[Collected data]
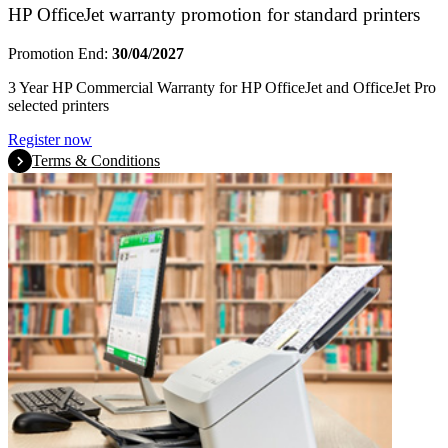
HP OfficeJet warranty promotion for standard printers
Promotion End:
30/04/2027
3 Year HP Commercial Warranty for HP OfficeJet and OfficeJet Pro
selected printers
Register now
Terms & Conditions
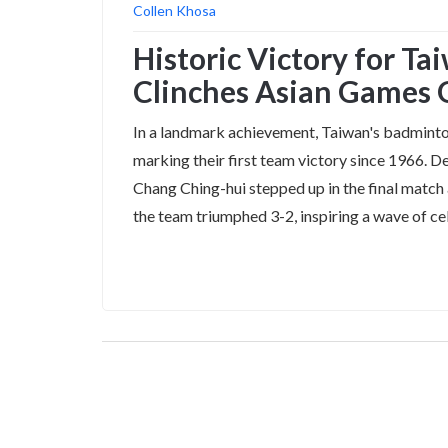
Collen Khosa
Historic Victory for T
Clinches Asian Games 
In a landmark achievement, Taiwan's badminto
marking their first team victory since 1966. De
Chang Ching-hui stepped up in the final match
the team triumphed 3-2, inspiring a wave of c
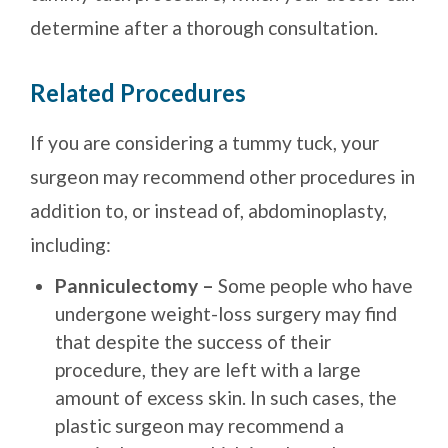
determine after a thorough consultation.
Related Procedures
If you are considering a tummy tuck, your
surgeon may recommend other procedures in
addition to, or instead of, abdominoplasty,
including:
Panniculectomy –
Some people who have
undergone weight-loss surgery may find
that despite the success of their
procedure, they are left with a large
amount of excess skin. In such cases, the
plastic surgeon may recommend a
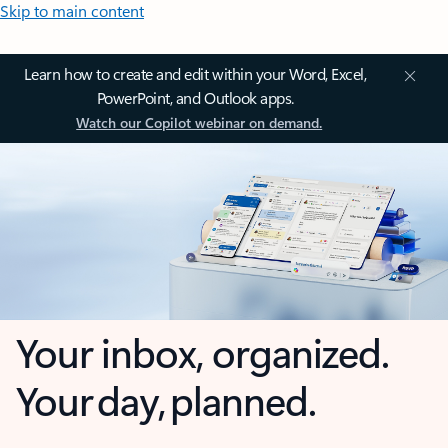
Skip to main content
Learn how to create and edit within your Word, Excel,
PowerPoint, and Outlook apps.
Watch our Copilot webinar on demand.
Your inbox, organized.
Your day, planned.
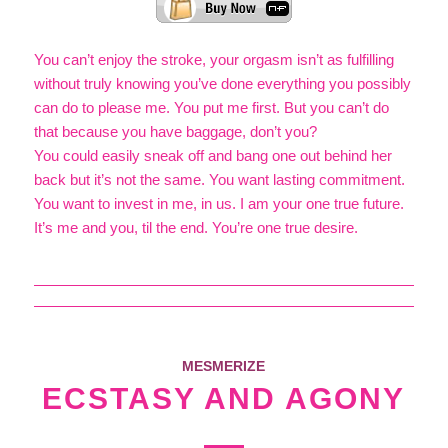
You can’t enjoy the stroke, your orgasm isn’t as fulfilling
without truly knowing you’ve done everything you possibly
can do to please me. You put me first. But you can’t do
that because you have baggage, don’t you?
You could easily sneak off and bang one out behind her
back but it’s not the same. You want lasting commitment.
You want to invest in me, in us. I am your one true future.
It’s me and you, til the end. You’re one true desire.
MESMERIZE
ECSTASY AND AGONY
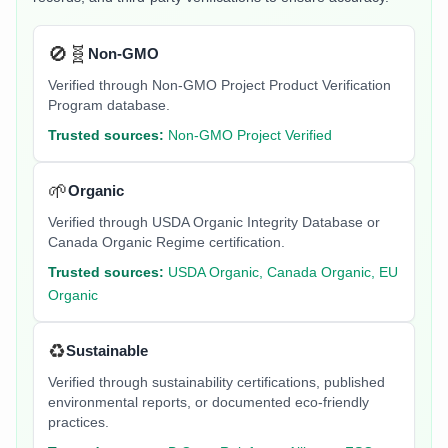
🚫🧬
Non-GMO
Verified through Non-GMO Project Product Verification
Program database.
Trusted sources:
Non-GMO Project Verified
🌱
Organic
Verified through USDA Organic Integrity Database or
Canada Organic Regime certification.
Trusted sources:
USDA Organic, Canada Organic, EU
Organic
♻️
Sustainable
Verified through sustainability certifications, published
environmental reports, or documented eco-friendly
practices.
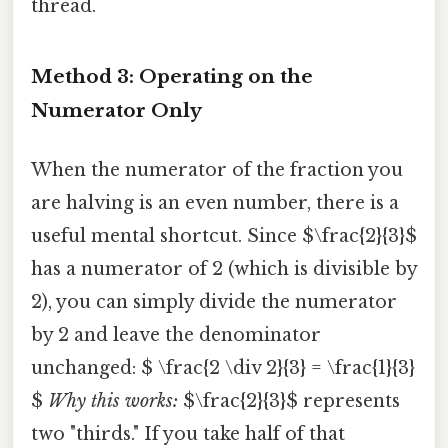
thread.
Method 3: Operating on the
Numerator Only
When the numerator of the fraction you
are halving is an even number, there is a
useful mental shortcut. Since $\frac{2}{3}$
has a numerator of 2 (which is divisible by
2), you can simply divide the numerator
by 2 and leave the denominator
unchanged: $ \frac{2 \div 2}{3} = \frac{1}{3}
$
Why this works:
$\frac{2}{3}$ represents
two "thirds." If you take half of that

## ACTIVITY
Your answer should be the lines from the first record down to the line containing "Program database.", restated exactly, with no pictures.

## WRITTEN REPLY
HP OfficeJet warranty promotion for standard printers
Promotion End:
30/04/2027
3 Year HP Commercial Warranty for HP OfficeJet and OfficeJet Pro
selected printers
Register now
Terms & Conditions
Collen Khosa
Historic Victory for T
Clinches Asian Games 
In a landmark achievement, Taiwan's badminto
marking their first team victory since 1966. De
Chang Ching-hui stepped up in the final match
the team triumphed 3-2, inspiring a wave of c
determine after a thorough consultation.
Related Procedures
If you are considering a tummy tuck, your
surgeon may recommend other procedures in
addition to, or instead of, abdominoplasty,
including:
Panniculectomy –
Some people who have
undergone weight-loss surgery may find
that despite the success of their
procedure, they are left with a large
amount of excess skin. In such cases, the
plastic surgeon may recommend a
Skip to main content
Learn how to create and edit within your Word, Excel,
PowerPoint, and Outlook apps.
Watch our Copilot webinar on demand.
Your inbox, organized.
Your day, planned.
You can’t enjoy the stroke, your orgasm isn’t as fulfilling
without truly knowing you’ve done everything you possibly
can do to please me. You put me first. But you can’t do
that because you have baggage, don’t you?
You could easily sneak off and bang one out behind her
back but it’s not the same. You want lasting commitment.
You want to invest in me, in us. I am your one true future.
It’s me and you, til the end. You’re one true desire.
MESMERIZE
ECSTASY AND AGONY
🚫🧬
Non-GMO
Verified through Non-GMO Project Product Verification
Program database.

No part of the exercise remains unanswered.